• Exercise objective
Which of the lines below mention the word "leurs"? Pull each one out.

• Material for this exercise
········
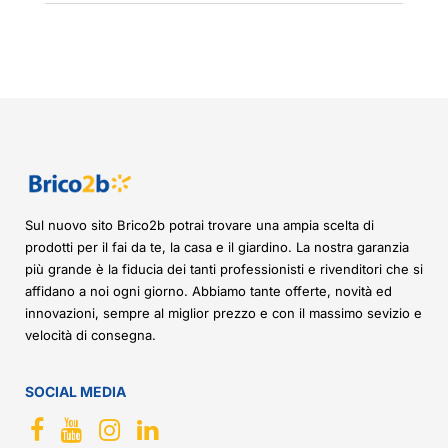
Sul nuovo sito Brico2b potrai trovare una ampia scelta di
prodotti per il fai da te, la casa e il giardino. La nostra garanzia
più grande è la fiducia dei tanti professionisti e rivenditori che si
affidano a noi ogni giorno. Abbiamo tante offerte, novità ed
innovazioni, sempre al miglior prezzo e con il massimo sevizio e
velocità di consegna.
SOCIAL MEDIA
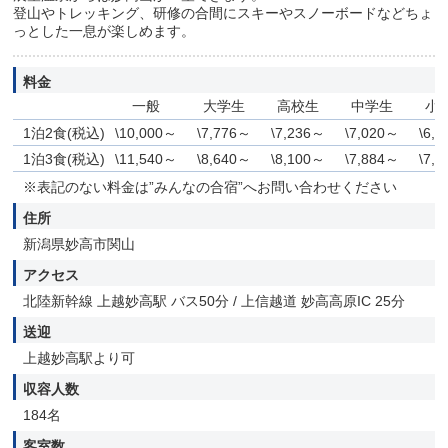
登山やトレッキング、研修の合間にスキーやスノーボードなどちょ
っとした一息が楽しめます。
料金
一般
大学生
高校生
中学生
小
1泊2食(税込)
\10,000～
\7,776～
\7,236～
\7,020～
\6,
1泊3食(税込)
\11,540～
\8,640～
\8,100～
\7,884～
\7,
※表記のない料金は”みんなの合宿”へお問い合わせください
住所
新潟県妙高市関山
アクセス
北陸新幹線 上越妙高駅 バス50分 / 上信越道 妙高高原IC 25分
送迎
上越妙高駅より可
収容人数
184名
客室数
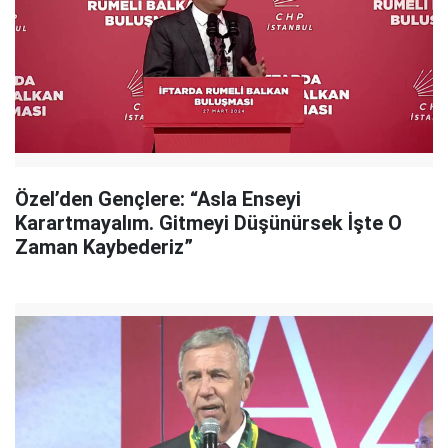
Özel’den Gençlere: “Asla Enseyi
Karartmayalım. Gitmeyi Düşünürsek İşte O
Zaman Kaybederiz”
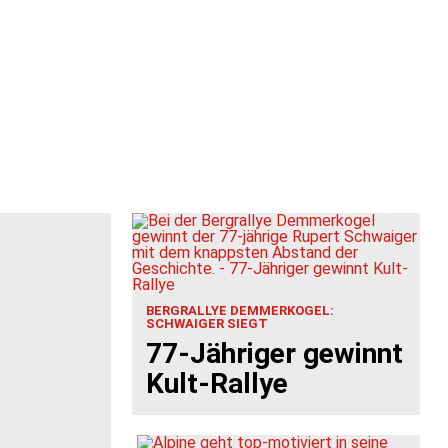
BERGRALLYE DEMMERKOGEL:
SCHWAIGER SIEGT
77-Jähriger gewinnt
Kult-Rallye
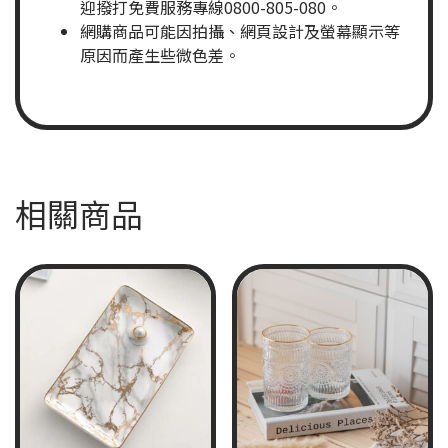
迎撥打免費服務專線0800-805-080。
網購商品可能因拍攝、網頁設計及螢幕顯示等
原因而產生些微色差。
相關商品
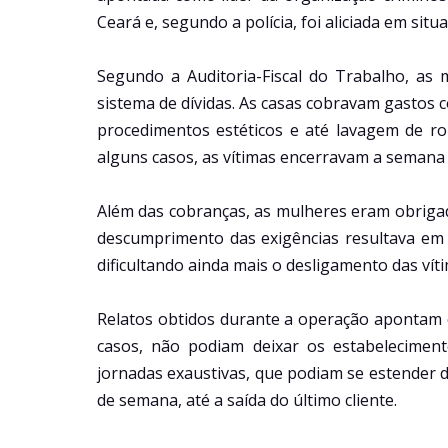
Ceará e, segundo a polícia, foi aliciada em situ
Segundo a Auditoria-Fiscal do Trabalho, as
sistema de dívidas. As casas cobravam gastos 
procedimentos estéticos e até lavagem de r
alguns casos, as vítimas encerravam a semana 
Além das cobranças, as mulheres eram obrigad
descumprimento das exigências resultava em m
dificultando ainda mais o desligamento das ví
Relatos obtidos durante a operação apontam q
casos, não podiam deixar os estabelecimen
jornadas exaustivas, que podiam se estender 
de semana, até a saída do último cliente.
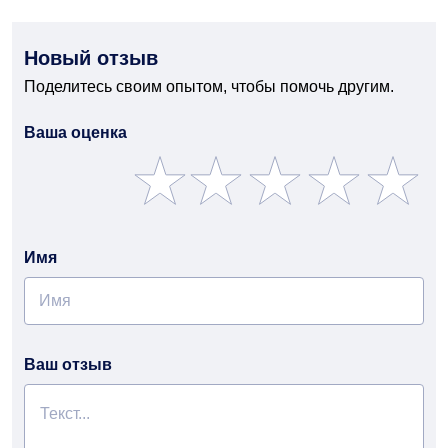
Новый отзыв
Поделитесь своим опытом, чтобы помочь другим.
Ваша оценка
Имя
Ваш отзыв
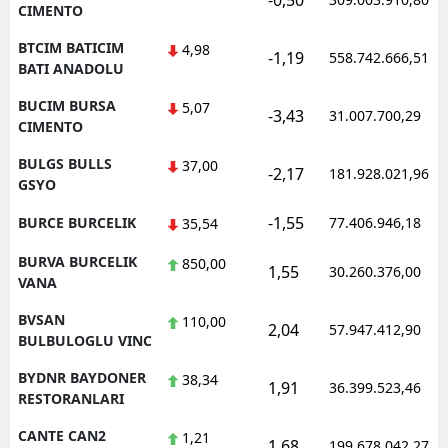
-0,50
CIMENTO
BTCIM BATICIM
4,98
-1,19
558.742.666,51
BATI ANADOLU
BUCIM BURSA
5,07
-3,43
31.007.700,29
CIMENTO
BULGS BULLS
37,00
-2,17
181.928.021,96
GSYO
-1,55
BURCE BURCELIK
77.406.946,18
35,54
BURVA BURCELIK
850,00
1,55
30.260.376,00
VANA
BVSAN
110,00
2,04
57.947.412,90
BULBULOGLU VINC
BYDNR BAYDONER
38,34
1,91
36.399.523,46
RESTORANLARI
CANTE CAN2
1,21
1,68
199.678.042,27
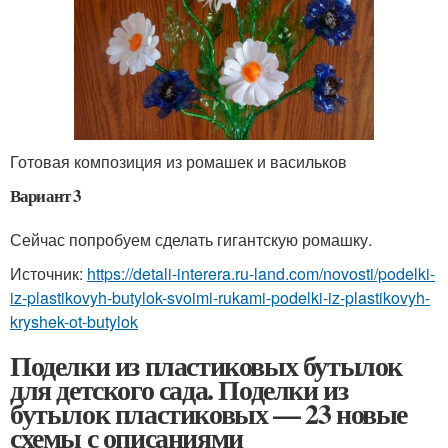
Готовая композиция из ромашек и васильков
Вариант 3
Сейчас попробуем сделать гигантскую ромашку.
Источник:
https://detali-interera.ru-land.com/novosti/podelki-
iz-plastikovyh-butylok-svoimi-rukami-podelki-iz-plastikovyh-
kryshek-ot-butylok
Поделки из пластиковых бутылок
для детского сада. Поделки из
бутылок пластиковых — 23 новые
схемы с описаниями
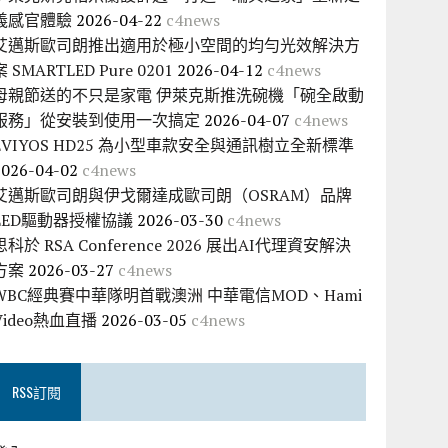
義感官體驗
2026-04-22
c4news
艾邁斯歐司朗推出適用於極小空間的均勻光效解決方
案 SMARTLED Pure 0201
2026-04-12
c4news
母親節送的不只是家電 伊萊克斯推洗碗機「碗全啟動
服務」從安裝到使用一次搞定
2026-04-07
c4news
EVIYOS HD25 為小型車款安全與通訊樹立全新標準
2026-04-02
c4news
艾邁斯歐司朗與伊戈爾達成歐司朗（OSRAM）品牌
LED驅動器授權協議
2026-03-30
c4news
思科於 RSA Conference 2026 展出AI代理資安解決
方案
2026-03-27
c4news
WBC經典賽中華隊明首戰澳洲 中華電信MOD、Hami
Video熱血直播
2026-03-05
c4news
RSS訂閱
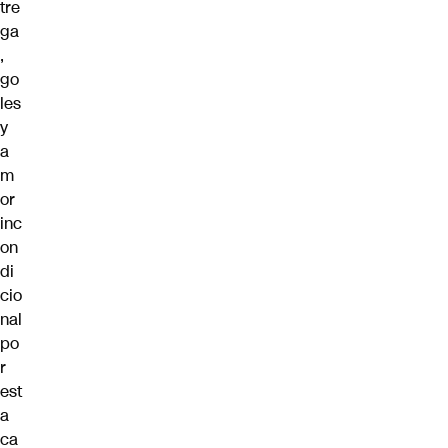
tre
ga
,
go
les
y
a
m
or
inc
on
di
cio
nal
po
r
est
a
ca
········
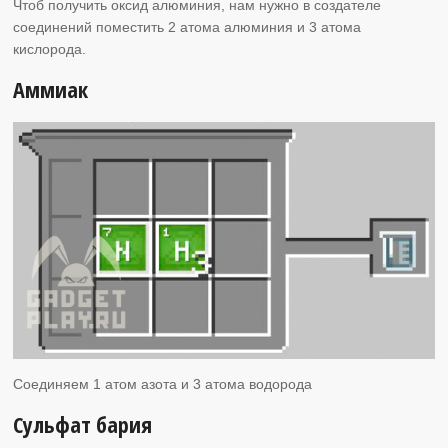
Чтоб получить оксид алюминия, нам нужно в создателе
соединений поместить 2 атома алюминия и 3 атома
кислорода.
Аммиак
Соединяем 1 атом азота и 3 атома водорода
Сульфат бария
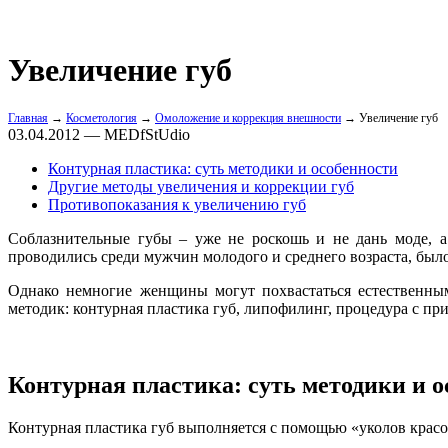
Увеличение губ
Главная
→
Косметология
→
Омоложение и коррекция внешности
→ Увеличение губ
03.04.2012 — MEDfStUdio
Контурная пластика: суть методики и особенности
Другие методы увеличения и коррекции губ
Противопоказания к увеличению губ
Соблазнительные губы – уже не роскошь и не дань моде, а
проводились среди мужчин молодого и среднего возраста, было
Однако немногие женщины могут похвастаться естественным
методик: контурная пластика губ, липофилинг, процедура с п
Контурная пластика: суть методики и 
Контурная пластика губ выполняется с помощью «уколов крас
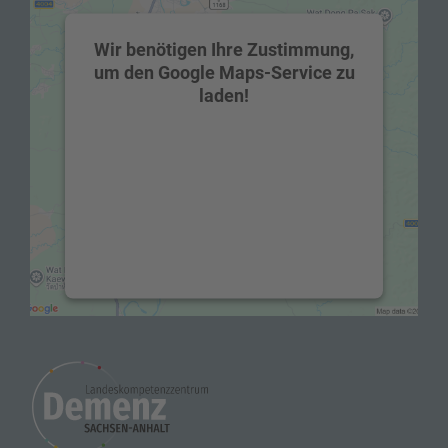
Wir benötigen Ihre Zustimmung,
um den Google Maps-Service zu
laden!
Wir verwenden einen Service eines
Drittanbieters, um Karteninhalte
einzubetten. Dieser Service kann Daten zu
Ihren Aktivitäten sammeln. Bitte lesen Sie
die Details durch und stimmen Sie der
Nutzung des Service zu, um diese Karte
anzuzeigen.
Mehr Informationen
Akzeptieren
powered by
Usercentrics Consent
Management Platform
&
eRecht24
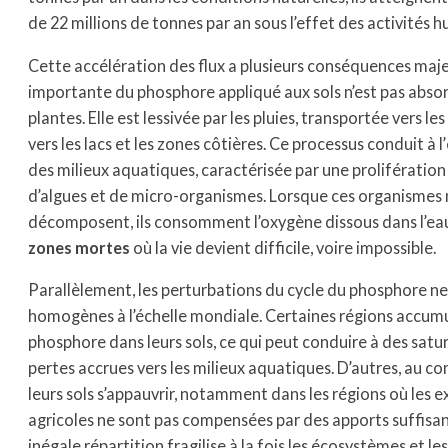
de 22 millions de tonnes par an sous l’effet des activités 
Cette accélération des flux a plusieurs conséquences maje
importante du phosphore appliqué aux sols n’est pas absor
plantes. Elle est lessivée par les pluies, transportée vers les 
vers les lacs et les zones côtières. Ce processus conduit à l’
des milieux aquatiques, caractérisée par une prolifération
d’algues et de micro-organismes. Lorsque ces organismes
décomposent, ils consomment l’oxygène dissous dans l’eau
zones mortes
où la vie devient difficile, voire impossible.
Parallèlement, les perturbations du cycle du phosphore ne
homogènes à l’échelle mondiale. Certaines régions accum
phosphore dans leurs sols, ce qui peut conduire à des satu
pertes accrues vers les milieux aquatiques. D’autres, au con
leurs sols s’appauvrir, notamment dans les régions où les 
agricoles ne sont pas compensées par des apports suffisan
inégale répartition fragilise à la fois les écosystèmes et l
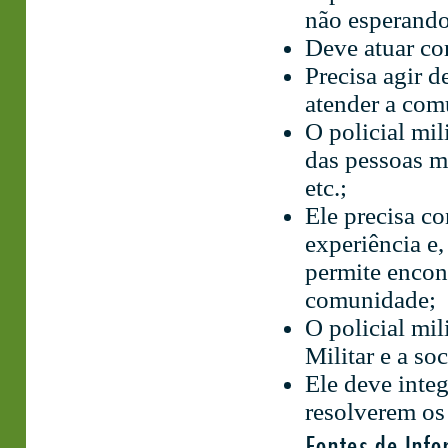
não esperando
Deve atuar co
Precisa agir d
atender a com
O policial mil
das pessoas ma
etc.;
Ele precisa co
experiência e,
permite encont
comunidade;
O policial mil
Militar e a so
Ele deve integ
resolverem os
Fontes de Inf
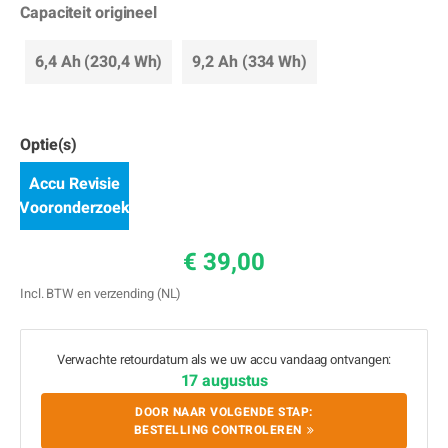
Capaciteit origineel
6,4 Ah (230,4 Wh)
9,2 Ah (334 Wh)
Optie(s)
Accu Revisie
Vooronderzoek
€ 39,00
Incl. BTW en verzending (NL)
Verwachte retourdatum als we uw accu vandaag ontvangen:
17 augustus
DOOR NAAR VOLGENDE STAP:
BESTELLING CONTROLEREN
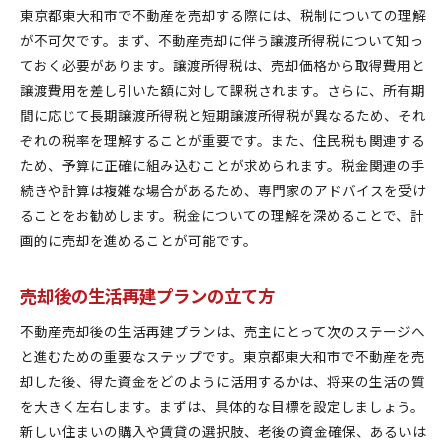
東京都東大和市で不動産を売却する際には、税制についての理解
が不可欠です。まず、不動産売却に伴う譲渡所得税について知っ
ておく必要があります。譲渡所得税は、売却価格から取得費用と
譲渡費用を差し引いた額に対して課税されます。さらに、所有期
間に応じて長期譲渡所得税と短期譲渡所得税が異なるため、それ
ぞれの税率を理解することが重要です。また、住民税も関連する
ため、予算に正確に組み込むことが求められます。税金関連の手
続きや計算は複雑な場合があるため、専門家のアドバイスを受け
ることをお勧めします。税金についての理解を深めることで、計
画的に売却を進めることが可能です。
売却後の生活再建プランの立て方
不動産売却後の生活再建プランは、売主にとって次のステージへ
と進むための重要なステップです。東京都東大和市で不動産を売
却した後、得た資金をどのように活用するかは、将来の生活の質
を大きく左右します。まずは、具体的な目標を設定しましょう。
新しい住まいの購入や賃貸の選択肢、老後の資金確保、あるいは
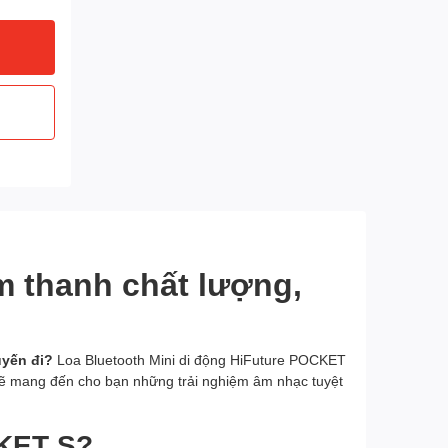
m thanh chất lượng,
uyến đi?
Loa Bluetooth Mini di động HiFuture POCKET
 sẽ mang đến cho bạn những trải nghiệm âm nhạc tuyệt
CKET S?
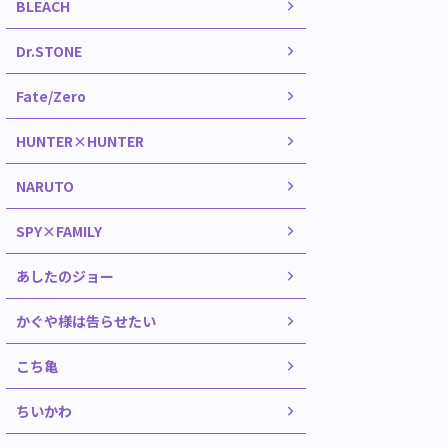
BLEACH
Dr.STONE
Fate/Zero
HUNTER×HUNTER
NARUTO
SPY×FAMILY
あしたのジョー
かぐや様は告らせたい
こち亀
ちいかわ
········
• Output for this task
phosphore dans leurs sols, ce qui peut conduire à des satu
leurs sols s’appauvrir, notamment dans les régions où les 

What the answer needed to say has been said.